First of all, from an egocentric perspective, you can look at your own feelings and triggers with much greater clarity than you can guess what another person is feeling and why. Secondly you can take direct steps to manage your own anger (walk away, breathing etc) but only indirect steps to manage the angry feeling in someone else.
Necessarily managing another person is tricky. You run the risk of either enabling their behaviour or triggering a greater anger response.
Sometimes your loved one is angry once in a blue moon, sometimes they are angry all of the time. Sometimes the level is mild and sometimes it is terrifying. Sometimes it is warranted and sometimes it makes no sense. All of this has an impact on you and others.
Frequency – How often a person is angry – infrequent or frequent
Level of anger – How angry does the person get? Minor irritable or explosive aggression?
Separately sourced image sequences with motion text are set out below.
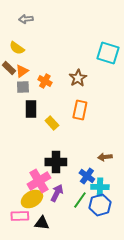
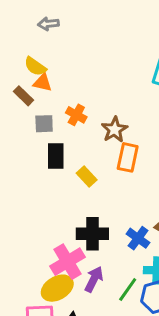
orange triangle: (22, 71) -> (43, 83), moved, turned 48
brown star: (78, 78) -> (114, 130), moved
blue cross: (87, 176) -> (138, 238), moved

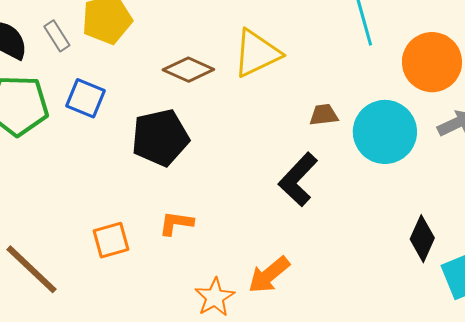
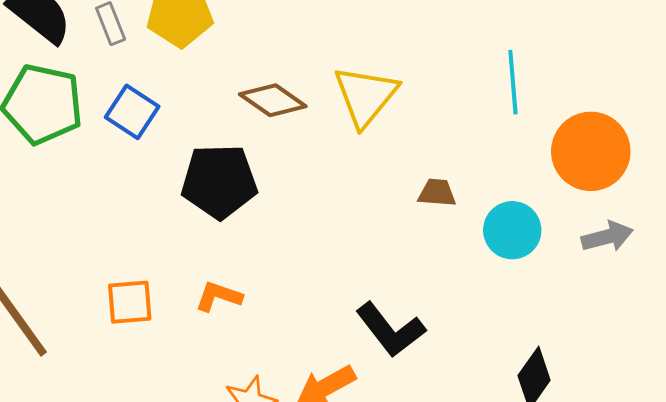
yellow triangle: (257, 53) -> (366, 96), turned -36
cyan circle: (385, 132) -> (512, 230), size x0.7
black L-shape: (298, 179) -> (391, 330), moved, turned -92

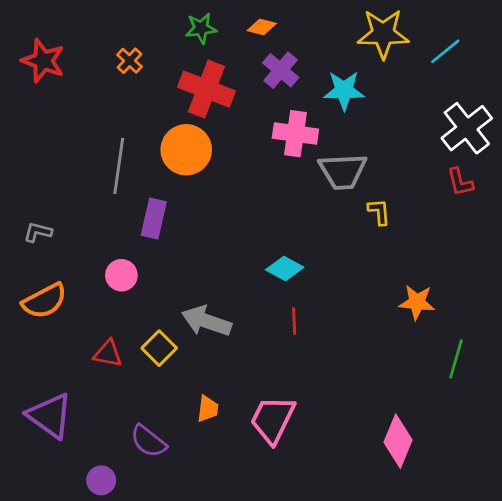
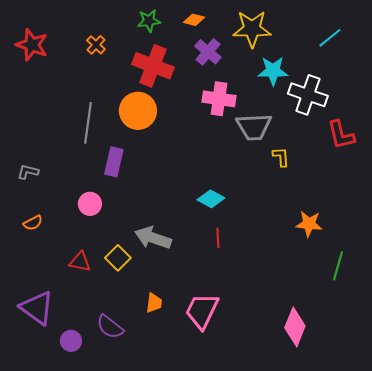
yellow star: (383, 34) -> (252, 29), moved
cyan star: (344, 90) -> (273, 71), moved
white cross: (467, 128) -> (308, 95), moved, turned -33
red L-shape: (460, 182) -> (341, 135), size x1.4
orange semicircle: (45, 301) -> (33, 223), size x0.6
purple circle: (101, 480) -> (71, 341), moved

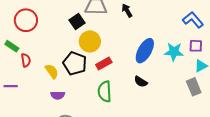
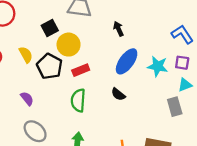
black arrow: (127, 11) -> (119, 29), moved
black square: (77, 21) -> (50, 28), moved
yellow semicircle: (52, 71) -> (26, 55), moved
purple semicircle: (58, 95) -> (27, 99), turned -136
Circumstances – Does it take a significant event to provoke anger, or is the anger waiting for any trivial excuse to be let out? Anger tied to circumstances can lead to predictability or unpredictable aggression.
These three aspects are the larger part of establishing the impact of another’s anger to others. For example, a person may be infrequently angry, but it is extremely explosively aggressive and seems to be at triggered by random occurrence. This makes the impact seem random and scary. This can leave people wondering what is going to trigger the anger and how bad it is going to be.
If someone’s anger impact is low to moderate, there is little call for an intervention. However if their impact is medium to high, then there may be.
Insight and Responsibility
The fact that you have recognised someone else has an anger problem is only a small fraction of the issue. They need to recognise it too.
Being aware of your own behaviour and traits is an important first step to actively doing something about it. Another key component of anger is recognising that it is an issue to other people – that is, their anger affects others, and that this is a problem.
We call this awareness Insight. If angry person is unaware that they are angry, then they can’t do something about being angry.
Once a person is aware of their actions and recognised that their actions are affecting others, they also need to acknowledge that they are responsible for what they do and that effect on others. Dodging responsibility often goes hand in hand with statements like “look what you made me do”, or “if you hadn’t done X I wouldn’t have to do Y”, or “Why are you so upset?”
A person who has insight and takes responsibility is primed and ready to do something about their anger and how their aggressive response is impacting other people. The best solution is for the person to go to therapy and get some anger management counselling. Remember, feeling angry isn’t the problem – it is how that anger is managed that is failing.
Managing Angry People
When the angry person doesn’t recognise that they are having anger issues, or that they are responsible for managing this and the effect is has on other people, then they are not going to manage themselves. You have two options: avoid them, or manage them.
Avoiding sounds easy in principle – just leave. Get out. Get a divorce. Get a restraining order if needed. Cut the heart strings to them and get on with your life.
In practice, though, it is much harder than that.
For a start, you care about them, you care about the consequences to leaving or are scared of what will happen once you are gone. Often you love the person who isn’t angry and aren’t sure of what to do with the person who is. You keep hoping that if you wait a little bit longer, plea a little harder, try a bit more, then they will change and become that person you knew.
The reality is that if the person has no insight awareness of their anger and its consequences, then the angry person is not likely to change. If you can safely leave, it really is the best option. Call the domestic help lines, either Men’s if you are male, or women’s if you are are not. Clearly identify that you are scared of your angry partner to get put to the right channel. Each country will have their own variant of this. This opens the door for your leaving.